پای ظاهر در صف مسجد صواف ** پای معنی فوق گردون در طواف
İşte her cüz'ü böyle say... bu, vakit içindedir, zamana bağlıdır, oysa ondan da hariçtir.
جزو جزوش را تو بشمر همچنین ** این درون وقت و آن بیرون حین
Zamana bağlı olan, ecele kadar durur, öbürüyse, ebediyete dost, ezele eştir.
این که در وقتست باشد تا اجل ** وان دگر یار ابد قرن ازل
Bir adı iki devlet sahibidir, bir sıfatı iki kıble imamı.
هست یک نامش ولی الدولتین ** هست یک نعتش امام القبلتین
Ona ne halvetin lüzumu vardır, ne çilenin. Hiçbir bulut, onu örtemez.
خلوت و چله برو لازم نماند ** هیچ غیمی مر ورا غایم نماند
Halvet yurdu, güneş değirmisidir, artık ona nasıl olur da yabancı gece, perde kesilir?3610
قرص خورشیدست خلوتخانهاش ** کی حجاب آرد شب بیگانهاش
Hastalık ve perhiz zamanı geçti, buhran kalmadı. Küfür, iman oldu, küfran kalmadı.
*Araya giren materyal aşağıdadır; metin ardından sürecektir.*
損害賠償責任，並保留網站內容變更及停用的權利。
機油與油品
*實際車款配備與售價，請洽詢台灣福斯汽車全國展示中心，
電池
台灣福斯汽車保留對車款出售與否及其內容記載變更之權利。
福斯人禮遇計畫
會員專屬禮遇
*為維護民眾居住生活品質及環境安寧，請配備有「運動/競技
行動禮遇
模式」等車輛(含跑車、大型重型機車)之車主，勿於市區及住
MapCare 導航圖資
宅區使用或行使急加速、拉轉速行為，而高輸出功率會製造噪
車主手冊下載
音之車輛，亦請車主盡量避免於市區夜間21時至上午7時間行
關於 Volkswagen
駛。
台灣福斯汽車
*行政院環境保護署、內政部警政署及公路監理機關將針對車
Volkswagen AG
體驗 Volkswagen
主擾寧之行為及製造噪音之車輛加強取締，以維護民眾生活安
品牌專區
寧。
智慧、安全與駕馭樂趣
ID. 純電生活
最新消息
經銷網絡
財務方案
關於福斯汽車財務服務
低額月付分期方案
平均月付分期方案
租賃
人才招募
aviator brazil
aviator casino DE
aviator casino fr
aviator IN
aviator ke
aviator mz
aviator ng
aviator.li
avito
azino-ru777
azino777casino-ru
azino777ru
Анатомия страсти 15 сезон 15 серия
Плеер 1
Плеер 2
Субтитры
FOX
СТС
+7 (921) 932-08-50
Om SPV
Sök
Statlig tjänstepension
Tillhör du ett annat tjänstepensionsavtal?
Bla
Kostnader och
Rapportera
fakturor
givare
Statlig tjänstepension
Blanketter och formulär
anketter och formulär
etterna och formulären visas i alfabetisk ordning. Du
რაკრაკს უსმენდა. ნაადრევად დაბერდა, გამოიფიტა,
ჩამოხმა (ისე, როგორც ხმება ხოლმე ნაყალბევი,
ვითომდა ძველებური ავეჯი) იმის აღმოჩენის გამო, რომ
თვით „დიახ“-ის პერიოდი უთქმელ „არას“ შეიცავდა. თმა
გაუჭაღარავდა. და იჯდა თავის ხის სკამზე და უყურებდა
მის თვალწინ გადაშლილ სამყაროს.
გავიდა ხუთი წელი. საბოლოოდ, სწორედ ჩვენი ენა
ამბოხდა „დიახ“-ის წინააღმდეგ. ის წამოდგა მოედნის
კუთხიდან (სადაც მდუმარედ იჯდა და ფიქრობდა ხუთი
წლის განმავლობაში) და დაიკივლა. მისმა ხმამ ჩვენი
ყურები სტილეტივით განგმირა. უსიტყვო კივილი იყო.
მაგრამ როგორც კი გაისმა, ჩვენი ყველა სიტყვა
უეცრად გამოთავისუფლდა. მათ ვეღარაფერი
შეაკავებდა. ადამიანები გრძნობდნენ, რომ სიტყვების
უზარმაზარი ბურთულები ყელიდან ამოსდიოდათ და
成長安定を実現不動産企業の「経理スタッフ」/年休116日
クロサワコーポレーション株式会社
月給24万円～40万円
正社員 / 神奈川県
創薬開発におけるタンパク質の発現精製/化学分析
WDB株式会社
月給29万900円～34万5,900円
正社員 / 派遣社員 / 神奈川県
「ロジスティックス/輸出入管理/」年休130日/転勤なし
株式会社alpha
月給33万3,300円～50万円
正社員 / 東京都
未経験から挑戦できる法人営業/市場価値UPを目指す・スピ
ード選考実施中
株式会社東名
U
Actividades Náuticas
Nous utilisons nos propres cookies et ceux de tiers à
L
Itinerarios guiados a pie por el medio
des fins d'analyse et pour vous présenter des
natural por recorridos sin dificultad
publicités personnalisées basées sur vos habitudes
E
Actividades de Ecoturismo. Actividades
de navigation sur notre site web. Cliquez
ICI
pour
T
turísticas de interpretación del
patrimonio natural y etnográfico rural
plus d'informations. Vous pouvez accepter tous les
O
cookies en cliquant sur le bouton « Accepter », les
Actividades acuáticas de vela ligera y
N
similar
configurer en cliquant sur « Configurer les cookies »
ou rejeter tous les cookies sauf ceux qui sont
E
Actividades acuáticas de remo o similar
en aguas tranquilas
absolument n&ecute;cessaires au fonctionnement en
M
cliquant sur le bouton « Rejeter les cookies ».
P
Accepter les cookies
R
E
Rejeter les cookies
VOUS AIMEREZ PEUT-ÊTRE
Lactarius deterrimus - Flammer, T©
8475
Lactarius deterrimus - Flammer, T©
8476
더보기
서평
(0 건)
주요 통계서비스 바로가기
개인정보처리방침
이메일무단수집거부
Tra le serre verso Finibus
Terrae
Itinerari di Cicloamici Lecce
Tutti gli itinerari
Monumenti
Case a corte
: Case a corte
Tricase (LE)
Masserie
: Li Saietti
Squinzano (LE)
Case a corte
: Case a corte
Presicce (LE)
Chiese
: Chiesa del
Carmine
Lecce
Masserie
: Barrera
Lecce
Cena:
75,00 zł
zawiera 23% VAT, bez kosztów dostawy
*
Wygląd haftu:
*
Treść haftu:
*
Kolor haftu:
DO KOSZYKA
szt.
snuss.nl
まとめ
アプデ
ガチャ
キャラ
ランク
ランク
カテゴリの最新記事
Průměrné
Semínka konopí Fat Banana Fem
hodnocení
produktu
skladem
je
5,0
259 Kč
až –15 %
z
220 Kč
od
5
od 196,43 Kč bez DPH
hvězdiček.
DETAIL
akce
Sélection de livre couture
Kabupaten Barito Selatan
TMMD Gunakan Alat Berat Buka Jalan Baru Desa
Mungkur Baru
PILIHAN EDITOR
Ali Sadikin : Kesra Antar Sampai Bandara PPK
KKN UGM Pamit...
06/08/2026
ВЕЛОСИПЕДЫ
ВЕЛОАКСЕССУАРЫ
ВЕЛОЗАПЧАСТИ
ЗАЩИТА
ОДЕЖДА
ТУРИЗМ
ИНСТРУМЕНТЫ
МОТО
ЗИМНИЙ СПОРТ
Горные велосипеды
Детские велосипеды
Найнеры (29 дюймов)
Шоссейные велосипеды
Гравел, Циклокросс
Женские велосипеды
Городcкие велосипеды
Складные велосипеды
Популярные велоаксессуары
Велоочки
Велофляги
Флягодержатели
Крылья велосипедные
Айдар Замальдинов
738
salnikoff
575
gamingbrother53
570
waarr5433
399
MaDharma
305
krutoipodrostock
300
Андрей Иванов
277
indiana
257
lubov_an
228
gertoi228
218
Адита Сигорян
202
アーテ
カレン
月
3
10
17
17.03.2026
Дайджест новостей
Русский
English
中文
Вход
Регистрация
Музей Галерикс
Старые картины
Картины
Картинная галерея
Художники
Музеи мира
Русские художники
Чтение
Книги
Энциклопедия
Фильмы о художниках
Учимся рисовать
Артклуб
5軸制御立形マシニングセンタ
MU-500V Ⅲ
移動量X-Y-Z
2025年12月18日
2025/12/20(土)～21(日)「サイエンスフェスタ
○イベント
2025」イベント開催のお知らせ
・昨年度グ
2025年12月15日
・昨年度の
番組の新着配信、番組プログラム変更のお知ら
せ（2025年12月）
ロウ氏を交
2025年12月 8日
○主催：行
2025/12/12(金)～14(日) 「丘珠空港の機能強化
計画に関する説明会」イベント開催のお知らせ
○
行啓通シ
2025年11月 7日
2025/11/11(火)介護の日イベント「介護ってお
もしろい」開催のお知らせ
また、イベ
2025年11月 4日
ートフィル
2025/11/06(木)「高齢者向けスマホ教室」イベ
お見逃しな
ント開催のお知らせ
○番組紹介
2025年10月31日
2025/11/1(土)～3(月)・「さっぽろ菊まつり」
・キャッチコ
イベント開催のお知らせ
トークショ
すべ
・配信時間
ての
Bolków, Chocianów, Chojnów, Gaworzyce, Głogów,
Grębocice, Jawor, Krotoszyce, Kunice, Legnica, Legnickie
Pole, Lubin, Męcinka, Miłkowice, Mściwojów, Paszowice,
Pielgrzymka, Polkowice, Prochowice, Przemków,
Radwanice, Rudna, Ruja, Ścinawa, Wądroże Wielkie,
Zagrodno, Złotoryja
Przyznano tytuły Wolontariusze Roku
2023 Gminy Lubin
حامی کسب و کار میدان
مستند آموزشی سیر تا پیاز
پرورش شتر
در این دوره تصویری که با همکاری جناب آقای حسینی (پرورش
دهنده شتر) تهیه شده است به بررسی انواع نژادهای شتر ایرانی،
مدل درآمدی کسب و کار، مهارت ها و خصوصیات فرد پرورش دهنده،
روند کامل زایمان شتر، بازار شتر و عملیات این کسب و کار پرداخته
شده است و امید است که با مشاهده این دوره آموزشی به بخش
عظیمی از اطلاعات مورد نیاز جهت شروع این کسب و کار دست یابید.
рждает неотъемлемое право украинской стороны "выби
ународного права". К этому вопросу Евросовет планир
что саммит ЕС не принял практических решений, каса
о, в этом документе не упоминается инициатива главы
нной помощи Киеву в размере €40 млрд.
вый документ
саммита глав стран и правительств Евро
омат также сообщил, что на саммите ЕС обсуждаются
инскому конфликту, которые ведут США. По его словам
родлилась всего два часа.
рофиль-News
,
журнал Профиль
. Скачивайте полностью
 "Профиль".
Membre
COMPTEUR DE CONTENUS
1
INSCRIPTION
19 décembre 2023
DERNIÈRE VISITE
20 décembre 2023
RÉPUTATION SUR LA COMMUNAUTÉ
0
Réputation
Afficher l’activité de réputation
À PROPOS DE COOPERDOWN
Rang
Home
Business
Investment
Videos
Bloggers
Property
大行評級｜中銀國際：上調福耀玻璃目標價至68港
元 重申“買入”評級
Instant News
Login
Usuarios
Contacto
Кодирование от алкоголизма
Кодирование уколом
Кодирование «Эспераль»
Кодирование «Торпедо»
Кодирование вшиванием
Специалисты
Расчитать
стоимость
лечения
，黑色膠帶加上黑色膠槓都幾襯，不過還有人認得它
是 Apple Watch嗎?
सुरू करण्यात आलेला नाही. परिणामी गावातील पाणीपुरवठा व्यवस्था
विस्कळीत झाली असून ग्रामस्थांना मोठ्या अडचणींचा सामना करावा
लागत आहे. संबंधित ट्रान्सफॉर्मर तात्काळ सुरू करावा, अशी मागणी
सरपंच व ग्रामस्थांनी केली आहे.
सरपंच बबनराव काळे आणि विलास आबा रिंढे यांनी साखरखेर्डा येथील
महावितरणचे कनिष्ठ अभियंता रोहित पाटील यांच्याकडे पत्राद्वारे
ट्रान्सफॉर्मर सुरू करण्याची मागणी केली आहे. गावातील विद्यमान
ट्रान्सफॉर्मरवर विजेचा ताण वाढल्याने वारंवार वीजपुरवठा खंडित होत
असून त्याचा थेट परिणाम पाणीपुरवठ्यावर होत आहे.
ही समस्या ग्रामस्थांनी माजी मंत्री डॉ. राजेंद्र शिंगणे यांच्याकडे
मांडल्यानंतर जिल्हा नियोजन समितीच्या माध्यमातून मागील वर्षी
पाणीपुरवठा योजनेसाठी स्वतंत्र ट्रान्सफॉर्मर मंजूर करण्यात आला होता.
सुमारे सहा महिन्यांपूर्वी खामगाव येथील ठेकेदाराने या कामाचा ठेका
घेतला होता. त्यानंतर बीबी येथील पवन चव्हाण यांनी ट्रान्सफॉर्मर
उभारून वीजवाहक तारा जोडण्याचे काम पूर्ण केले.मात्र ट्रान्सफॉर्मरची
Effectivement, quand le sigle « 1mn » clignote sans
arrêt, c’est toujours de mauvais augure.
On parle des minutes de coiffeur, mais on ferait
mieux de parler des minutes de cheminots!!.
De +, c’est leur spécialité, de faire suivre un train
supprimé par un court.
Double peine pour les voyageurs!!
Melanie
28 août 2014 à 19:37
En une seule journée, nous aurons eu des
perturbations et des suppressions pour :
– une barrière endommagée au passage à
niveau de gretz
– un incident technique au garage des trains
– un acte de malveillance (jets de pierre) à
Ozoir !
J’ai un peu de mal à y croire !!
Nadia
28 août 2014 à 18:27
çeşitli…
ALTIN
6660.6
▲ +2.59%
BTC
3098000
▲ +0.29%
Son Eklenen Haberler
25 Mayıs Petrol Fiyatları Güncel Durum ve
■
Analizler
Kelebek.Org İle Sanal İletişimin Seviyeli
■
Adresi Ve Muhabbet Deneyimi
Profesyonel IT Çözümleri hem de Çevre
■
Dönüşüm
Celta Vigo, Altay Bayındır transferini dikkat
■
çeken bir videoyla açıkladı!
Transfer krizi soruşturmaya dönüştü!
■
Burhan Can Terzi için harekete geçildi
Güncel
علت و پرهیز شد بحران نماند ** کفر او ایمان شد و کفران نماند
Elif gibi, doğruluğu yüzünden öne geçmiştir. Onda kendi sıfatlarından hiçbir şey kalmamıştır.
چون الف از استقامت شد به پیش ** او ندارد هیچ از اوصاف خویش
Kendi huylarından çıkmış tek olmuş... canı, canına can katan sevgiliyse çırçıplak bir hale gelmiştir.
گشت فرد از کسوهی خوهای خویش ** شد برهنه جان به جانافزای خویش
O tek ve benzersiz, eşsiz örneksiz padişahın huzuruna çırçıplak gidince padişah, ona kendi kutlu sıfatlarından bir elbise giydirmiştir.
چون برهنه رفت پیش شاه فرد ** شاهش از اوصاف قدسی جامه کرد
Padişahın sıfatlarından bir elbiseye bürünmüş, kuyudan mevki ve ikbal sayvanının üstüne uçmuştur.3615
خلعتی پوشید از اوصاف شاه ** بر پرید از چاه بر ایوان جاه
Tortulu bir şey saf oldu mu böyle olur. Tıpkı onun gibi o da tasın dibinden üstüne çıkmıştır.
این چنین باشد چو دردی صاف گشت ** از بن طشت آمد او بالای طشت
Tasın dibindeyken tortuluydu, toprak cüzülerı, ona karışmış, o şomluk onu bulandırmıştı.
در بن طشت از چه بود او دردناک ** شومی آمیزش اجزای خاک
Hiç de hoş olmayan dost, onun kolunu kanadını bağlamıştı. Fakat o, aslında yüceydi.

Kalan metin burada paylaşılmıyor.